Task: If a line of the material holds the string "toàn", please copy it.

** Opening The input block **

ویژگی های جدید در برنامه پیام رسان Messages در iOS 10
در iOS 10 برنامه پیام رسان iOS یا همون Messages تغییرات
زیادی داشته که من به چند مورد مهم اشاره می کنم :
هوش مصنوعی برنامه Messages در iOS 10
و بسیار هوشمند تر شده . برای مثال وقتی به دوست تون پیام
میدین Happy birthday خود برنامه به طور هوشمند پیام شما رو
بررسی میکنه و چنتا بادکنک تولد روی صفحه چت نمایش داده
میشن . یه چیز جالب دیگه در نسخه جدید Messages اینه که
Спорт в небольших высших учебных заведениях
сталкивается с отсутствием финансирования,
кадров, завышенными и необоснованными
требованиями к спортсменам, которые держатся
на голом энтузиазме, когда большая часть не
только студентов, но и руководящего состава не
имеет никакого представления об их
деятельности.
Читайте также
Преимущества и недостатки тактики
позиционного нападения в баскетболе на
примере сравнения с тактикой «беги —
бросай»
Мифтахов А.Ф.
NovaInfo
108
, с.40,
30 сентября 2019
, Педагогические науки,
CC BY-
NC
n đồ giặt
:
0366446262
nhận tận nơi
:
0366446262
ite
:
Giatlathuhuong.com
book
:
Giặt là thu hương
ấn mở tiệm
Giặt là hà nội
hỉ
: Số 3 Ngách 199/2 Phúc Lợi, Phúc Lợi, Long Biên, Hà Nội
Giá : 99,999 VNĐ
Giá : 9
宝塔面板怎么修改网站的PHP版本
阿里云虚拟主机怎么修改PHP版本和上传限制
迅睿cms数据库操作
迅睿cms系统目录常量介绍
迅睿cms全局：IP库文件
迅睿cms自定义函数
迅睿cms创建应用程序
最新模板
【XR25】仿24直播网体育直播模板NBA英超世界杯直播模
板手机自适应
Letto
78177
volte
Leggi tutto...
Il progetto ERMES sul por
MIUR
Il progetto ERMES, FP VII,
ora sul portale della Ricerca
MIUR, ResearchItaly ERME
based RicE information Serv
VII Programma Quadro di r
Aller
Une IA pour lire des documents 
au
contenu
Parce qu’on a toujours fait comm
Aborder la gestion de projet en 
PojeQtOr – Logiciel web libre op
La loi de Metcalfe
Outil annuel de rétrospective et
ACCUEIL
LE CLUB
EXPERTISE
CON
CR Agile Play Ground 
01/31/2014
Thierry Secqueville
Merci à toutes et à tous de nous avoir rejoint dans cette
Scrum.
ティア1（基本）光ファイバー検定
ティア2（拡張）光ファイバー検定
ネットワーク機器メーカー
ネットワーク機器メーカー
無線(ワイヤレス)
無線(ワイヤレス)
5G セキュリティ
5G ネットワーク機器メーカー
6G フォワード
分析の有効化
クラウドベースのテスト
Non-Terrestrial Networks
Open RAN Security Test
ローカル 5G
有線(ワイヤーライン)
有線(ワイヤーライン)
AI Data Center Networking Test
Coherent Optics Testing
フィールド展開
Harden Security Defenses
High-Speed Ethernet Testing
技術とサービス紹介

** Closing The input block **
** Opening The input block **

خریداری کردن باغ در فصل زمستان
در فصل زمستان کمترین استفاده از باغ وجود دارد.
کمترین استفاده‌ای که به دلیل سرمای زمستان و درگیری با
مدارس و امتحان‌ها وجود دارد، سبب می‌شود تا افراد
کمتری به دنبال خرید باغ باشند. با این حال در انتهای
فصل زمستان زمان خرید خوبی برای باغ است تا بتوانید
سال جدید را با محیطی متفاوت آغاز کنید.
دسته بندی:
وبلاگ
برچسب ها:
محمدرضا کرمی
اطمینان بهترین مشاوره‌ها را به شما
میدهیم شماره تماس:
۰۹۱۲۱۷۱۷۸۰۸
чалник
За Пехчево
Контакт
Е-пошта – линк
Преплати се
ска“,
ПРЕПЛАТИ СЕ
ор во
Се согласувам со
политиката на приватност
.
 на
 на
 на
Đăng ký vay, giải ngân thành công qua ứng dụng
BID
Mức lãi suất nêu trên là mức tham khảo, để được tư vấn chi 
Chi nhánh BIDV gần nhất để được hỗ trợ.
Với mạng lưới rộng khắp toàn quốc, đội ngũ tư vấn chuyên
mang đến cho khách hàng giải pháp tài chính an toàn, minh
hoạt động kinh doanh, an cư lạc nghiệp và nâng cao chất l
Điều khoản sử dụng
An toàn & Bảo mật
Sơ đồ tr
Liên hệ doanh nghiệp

** Closing The input block **
** Opening The input block **

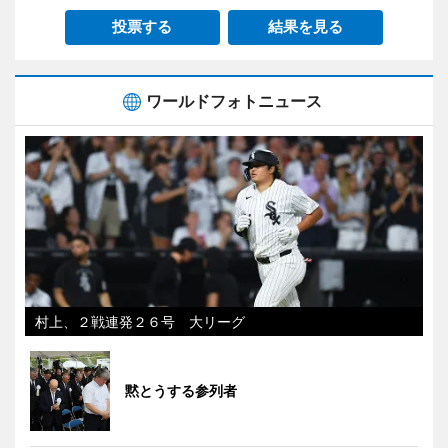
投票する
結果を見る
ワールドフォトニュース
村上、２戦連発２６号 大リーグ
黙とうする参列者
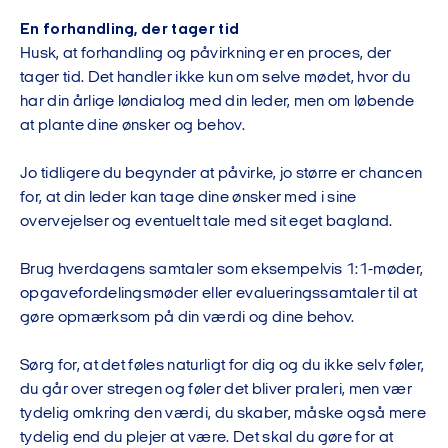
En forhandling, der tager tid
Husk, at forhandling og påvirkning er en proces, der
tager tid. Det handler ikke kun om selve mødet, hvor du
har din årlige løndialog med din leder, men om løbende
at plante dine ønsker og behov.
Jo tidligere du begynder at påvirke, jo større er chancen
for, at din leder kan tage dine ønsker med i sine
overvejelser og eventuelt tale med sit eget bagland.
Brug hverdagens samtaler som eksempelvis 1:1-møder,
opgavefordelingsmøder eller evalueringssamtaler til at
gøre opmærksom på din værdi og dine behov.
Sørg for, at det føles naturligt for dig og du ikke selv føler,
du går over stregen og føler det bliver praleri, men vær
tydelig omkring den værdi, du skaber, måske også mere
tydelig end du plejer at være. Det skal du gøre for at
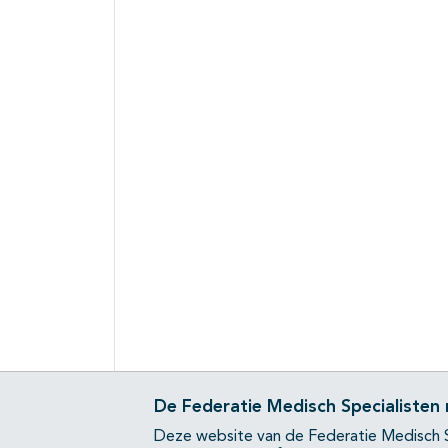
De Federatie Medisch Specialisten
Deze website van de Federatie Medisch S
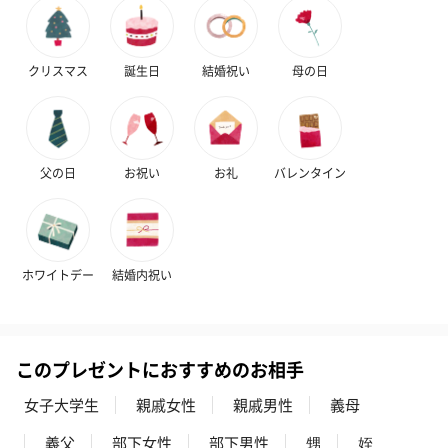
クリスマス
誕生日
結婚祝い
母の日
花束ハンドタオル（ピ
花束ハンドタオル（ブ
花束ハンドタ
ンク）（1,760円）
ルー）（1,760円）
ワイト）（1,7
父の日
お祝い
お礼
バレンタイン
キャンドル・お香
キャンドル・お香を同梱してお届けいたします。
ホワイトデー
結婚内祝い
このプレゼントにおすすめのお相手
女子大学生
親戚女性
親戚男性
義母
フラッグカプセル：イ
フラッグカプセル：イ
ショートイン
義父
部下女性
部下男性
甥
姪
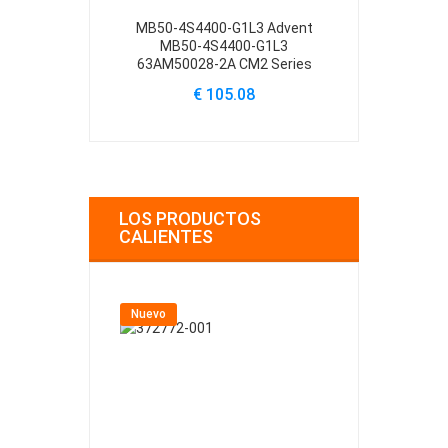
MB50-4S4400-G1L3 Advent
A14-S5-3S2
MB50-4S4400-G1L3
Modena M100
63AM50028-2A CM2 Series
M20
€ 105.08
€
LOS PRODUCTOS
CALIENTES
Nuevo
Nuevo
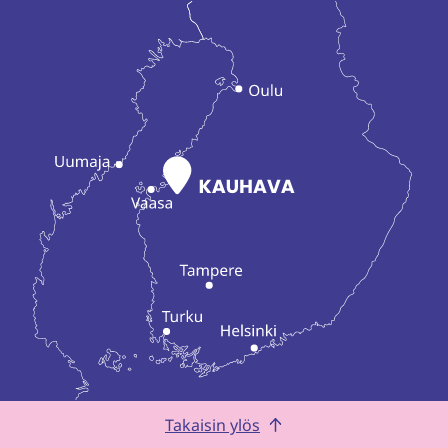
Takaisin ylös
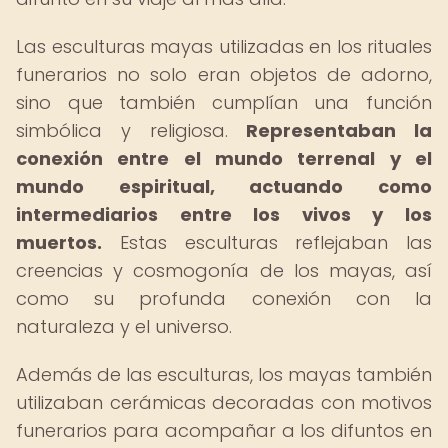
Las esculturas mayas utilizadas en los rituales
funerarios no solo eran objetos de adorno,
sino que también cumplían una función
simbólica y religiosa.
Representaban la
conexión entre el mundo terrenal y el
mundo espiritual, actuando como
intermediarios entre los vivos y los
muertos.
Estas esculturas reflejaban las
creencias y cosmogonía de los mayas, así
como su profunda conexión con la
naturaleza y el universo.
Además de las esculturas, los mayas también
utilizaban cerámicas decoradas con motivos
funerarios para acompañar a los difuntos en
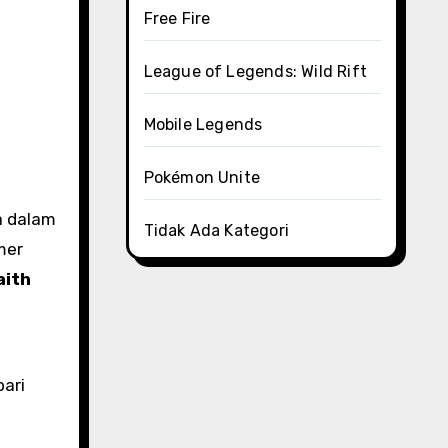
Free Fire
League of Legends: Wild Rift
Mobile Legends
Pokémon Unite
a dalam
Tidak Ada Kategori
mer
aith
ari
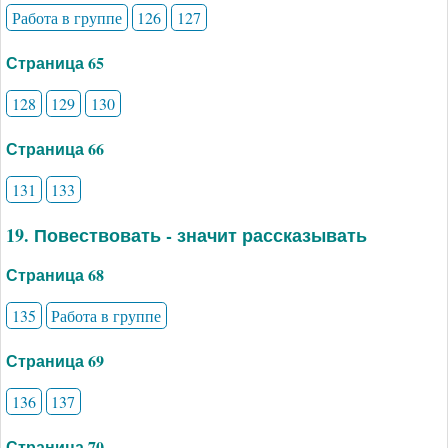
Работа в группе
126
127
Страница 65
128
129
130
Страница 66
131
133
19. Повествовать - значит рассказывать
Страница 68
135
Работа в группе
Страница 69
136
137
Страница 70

** Closing The input block **

Response:
Với mạng lưới rộng khắp toàn quốc, đội ngũ tư vấn chuyên
mang đến cho khách hàng giải pháp tài chính an toàn, minh
An toàn & Bảo mật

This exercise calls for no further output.